Keep the pictures out of the copy and print all the entries below exactly.

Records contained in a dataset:
Content starts
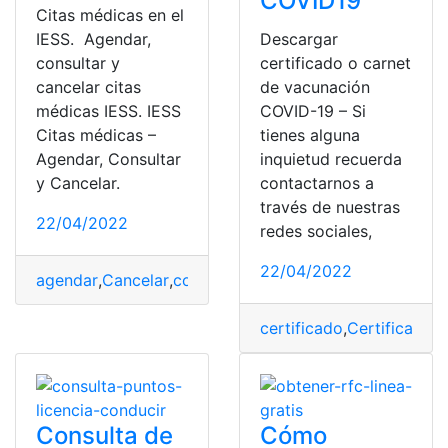
COVID19
Citas médicas en el
IESS. Agendar,
Descargar
consultar y
certificado o carnet
cancelar citas
de vacunación
médicas IESS. IESS
COVID-19 – Si
Citas médicas –
tienes alguna
Agendar, Consultar
inquietud recuerda
y Cancelar.
contactarnos a
través de nuestras
22/04/2022
redes sociales,
22/04/2022
agendar
,
Cancelar
,
consulta
,
Consulta de Denuncia
,
cons
certificado
,
Certificado 
Consulta de
Cómo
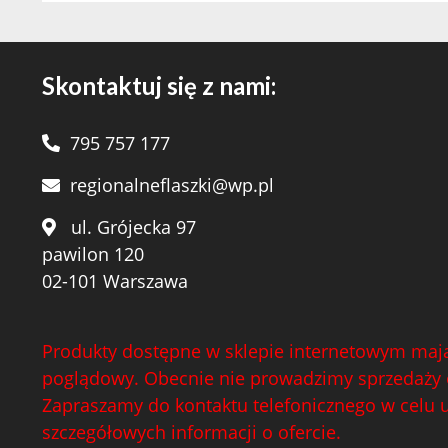
Skontaktuj się z nami:
795 757 177
regionalneflaszki@wp.pl
ul. Grójecka 97
pawilon 120
02-101 Warszawa
Produkty dostępne w sklepie internetowym mają
poglądowy. Obecnie nie prowadzimy sprzedaży 
Zapraszamy do kontaktu telefonicznego w celu 
szczegółowych informacji o ofercie.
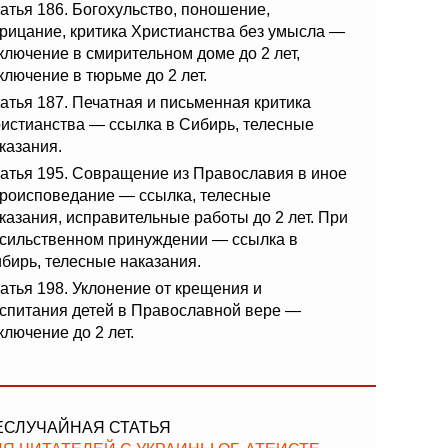
атья 186. Богохульство, поношение,
рицание, критика Христианства без умысла —
ключение в смирительном доме до 2 лет,
ключение в тюрьме до 2 лет.
атья 187. Печатная и письменная критика
истианства — ссылка в Сибирь, телесные
казания.
атья 195. Совращение из Православия в иное
роисповедание — ссылка, телесные
казания, исправительные работы до 2 лет. При
сильственном принуждении — ссылка в
бирь, телесные наказания.
атья 198. Уклонение от крещения и
спитания детей в Православной вере —
ключение до 2 лет.
ЕСЛУЧАЙНАЯ СТАТЬЯ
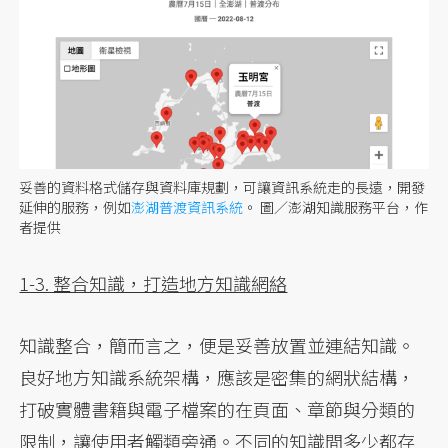
妥善的資料格式儲存與資料庫規劃，可讓資訊系統走的長遠，開發
延伸的服務，例如
澎湖普渡資訊系統
。 圖／澎湖知識服務平台，作
者提供
1-3. 整合知識，打造地方知識網絡
知識整合，簡而言之，便是妥善放置並連結知識。
良好地方知識系統架構，應該是密集的網狀結構，
打破實體書籍與電子檔案的在頁面、章節與分類的
限制，讓使用者觸類旁通。不同的知識間多少都存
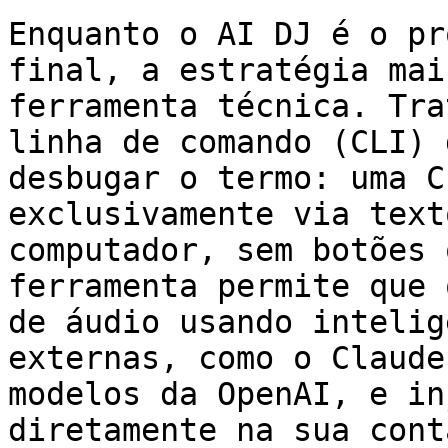
Enquanto o AI DJ é o pr
final, a estratégia mai
ferramenta técnica. Tra
linha de comando (CLI) 
desbugar o termo: uma C
exclusivamente via text
computador, sem botões 
ferramenta permite que 
de áudio usando intelig
externas, como o Claude
modelos da OpenAI, e in
diretamente na sua cont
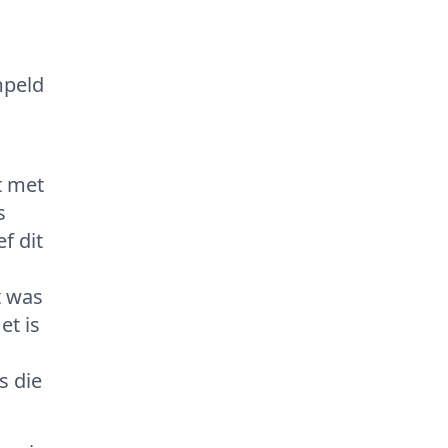
s
mpeld
t met
s
f dit
t was
et is
s die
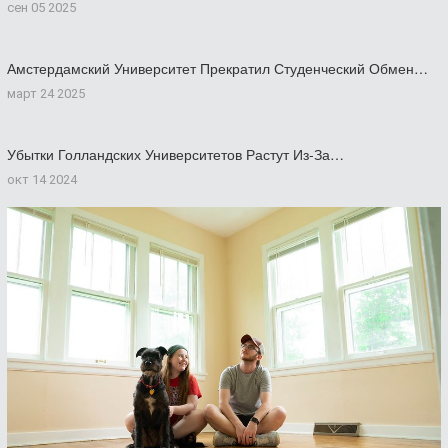
сен 05 2025
Амстердамский Университет Прекратил Студенческий Обмен…
март 24 2025
Убытки Голландских Университетов Растут Из-За…
окт 14 2024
Content ends
## RESULT OF THIS EXERCISE
COVID19
Citas médicas en el
IESS. Agendar,
Descargar
consultar y
certificado o carnet
cancelar citas
de vacunación
médicas IESS. IESS
COVID-19 – Si
Citas médicas –
tienes alguna
Agendar, Consultar
inquietud recuerda
y Cancelar.
contactarnos a
través de nuestras
22/04/2022
redes sociales,
22/04/2022
agendar
,
Cancelar
,
consulta
,
Consulta de Denuncia
,
cons
certificado
,
Certificado 
Consulta de
Cómo
Skontaktuj się z nami:
795 757 177
regionalneflaszki@wp.pl
ul. Grójecka 97
pawilon 120
02-101 Warszawa
Produkty dostępne w sklepie internetowym mają
poglądowy. Obecnie nie prowadzimy sprzedaży 
Zapraszamy do kontaktu telefonicznego w celu 
szczegółowych informacji o ofercie.
атья 186. Богохульство, поношение,
рицание, критика Христианства без умысла —
ключение в смирительном доме до 2 лет,
ключение в тюрьме до 2 лет.
атья 187. Печатная и письменная критика
истианства — ссылка в Сибирь, телесные
казания.
атья 195. Совращение из Православия в иное
роисповедание — ссылка, телесные
казания, исправительные работы до 2 лет. При
сильственном принуждении — ссылка в
бирь, телесные наказания.
атья 198. Уклонение от крещения и
спитания детей в Православной вере —
ключение до 2 лет.
ЕСЛУЧАЙНАЯ СТАТЬЯ
妥善的資料格式儲存與資料庫規劃，可讓資訊系統走的長遠，開發
延伸的服務，例如
澎湖普渡資訊系統
。 圖／澎湖知識服務平台，作
者提供
1-3. 整合知識，打造地方知識網絡
知識整合，簡而言之，便是妥善放置並連結知識。
良好地方知識系統架構，應該是密集的網狀結構，
打破實體書籍與電子檔案的在頁面、章節與分類的
限制，讓使用者觸類旁通。不同的知識間多少都存
Enquanto o AI DJ é o pr
final, a estratégia mai
ferramenta técnica. Tra
linha de comando (CLI) 
desbugar o termo: uma C
exclusivamente via text
computador, sem botões 
ferramenta permite que 
de áudio usando intelig
externas, como o Claude
modelos da OpenAI, e in
diretamente na sua cont
s
mpeld
t met
s
f dit
t was
et is
s die
сен 05 2025
Амстердамский Университет Прекратил Студенческий Обмен…
март 24 2025
Убытки Голландских Университетов Растут Из-За…
окт 14 2024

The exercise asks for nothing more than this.